The foregoing rules provide the legal bedrock for the award of damages to a party who suffers damage
whenever one commits an act in violation of some legal provision, or an act which though not
constituting a transgression of positive law, nevertheless violates certain rudimentary rights of the party
aggrieved.
In the case at bar, petitioners verbal reproach against respondent was certainly uncalled for considering that
by her own account nobody knew that she brought such kind and amount of jewelry inside the paper
bag.17 This being the case, she had no right to attack respondent with her innuendos which were not merely
inquisitive but outrightly accusatory. By openly accusing respondent as the only person who went out of the
room before the loss of the jewelry in the presence of all the guests therein, and ordering that she be
immediately bodily searched, petitioner virtually branded respondent as the thief. True, petitioner had the right
to ascertain the identity of the malefactor, but to malign respondent without an iota of proof that she was the
one who actually stole the jewelry is an act which, by any standard or principle of law is impermissible.
Petitioner had willfully caused injury to respondent in a manner which is contrary to morals and good customs.
Her firmness and resolve to find her missing jewelry cannot justify her acts toward respondent.

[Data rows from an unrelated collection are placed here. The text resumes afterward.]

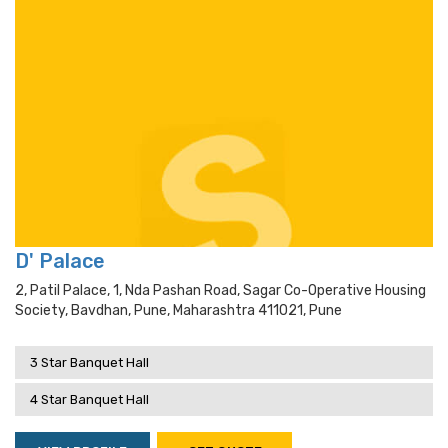
D' Palace
2, Patil Palace, 1, Nda Pashan Road, Sagar Co-Operative Housing
Society, Bavdhan, Pune, Maharashtra 411021, Pune
3 Star Banquet Hall
4 Star Banquet Hall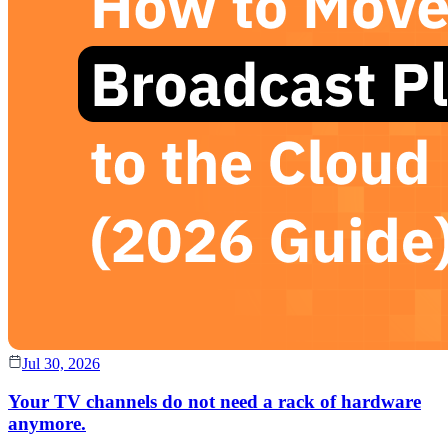
Jul 30, 2026
Your TV channels do not need a rack of hardware
anymore.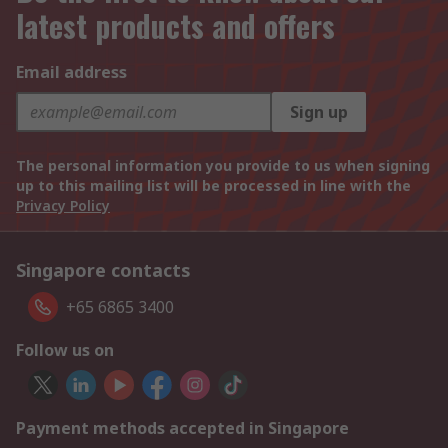
latest products and offers
Email address
Sign up
The personal information you provide to us when signing
up to this mailing list will be processed in line with the
Privacy Policy
Singapore contacts
+65 6865 3400
Follow us on
Payment methods accepted in Singapore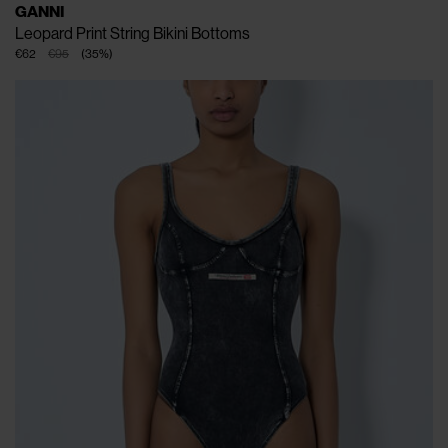
GANNI
Leopard Print String Bikini Bottoms
€62
€95
(
35
%
)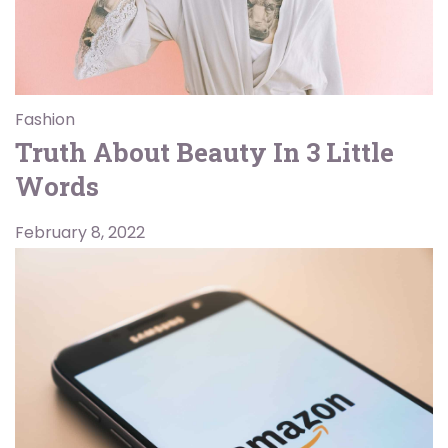
Fashion
Truth About Beauty In 3 Little
Words
February 8, 2022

She did not act
with justice and good faith for apparently, she had no other purpose in mind but to prejudice respondent.

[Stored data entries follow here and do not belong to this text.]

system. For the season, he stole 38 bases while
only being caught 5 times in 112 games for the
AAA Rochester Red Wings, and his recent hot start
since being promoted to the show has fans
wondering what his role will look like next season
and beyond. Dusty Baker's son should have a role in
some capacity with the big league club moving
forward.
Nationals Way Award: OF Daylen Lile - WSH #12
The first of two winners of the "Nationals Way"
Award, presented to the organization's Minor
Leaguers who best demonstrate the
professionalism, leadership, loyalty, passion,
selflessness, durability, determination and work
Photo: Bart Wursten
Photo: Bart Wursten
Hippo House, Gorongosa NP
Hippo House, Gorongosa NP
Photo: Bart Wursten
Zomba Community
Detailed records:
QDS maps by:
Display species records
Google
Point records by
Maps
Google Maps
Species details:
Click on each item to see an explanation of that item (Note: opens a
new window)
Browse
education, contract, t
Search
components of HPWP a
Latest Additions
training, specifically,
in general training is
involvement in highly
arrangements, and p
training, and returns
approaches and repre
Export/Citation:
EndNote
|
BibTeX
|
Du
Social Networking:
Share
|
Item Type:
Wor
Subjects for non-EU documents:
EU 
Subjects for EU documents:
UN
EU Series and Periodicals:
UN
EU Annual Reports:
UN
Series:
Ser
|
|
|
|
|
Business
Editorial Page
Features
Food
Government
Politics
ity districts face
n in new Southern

Certainly, petitioner transgressed the provisions of Article 19 in relation to Article 21 for which she should be
held accountable.
Owing to the rule that great weight and even finality is given to factual conclusions of the Court of Appeals
which affirm those of the trial court,18 we sustain the findings of the trial court and the appellate court that
respondents claim for actual damages has not been substantiated with satisfactory evidence during the trial
and must therefore be denied. To be recoverable, actual damages must be duly proved with reasonable
degree of certainty and the courts cannot rely on speculation, conjecture or guesswork.19
Respondent, however, is clearly entitled to an award of moral damages. Moral damages may be awarded
whenever the defendants wrongful act or omission is the proximate cause of the plaintiffs physical suffering,
mental anguish, fright, serious anxiety, besmirched reputation, wounded feelings, moral shock, social

humiliation, and similar injury20 in the cases specified or analogous to those provided in Article 2219 of the Civil
Code.21Though no proof of pecuniary loss is necessary in order that moral damages may be adjudicated,
courts are mandated to take into account all the circumstances obtaining in the case and assess damages
according to their discretion.22 Worthy of note is that moral damages are not awarded to penalize the
defendant,23 or to enrich a complainant, but to enable the latter to obtain means, diversions or amusements
that will serve to alleviate the moral suffering he has undergone, by reason of defendants culpable action. In
any case, award of moral damages must be proportionate to the sufferings inflicted.24
Based on the foregoing jurisprudential pronouncements, we rule that the appellate court did not err in awarding
moral damages. Considering respondents social standing, and the fact that her profession is based primarily
on trust reposed in her by her clients, the seriousness of the imputations made by petitioner has greatly
tarnished her reputation and will in one way or the other, affect her future dealings with her clients, the award
ofP100,000.00 as moral damages appears to be a fair and reasonable assessment of respondents damages.
WHEREFORE, the instant Petition is DENIED. Costs against petitioner.
SO ORDERED.
Puno, Austria-Martinez*, Callejo, Sr., and Chico-Nazario, JJ., concur.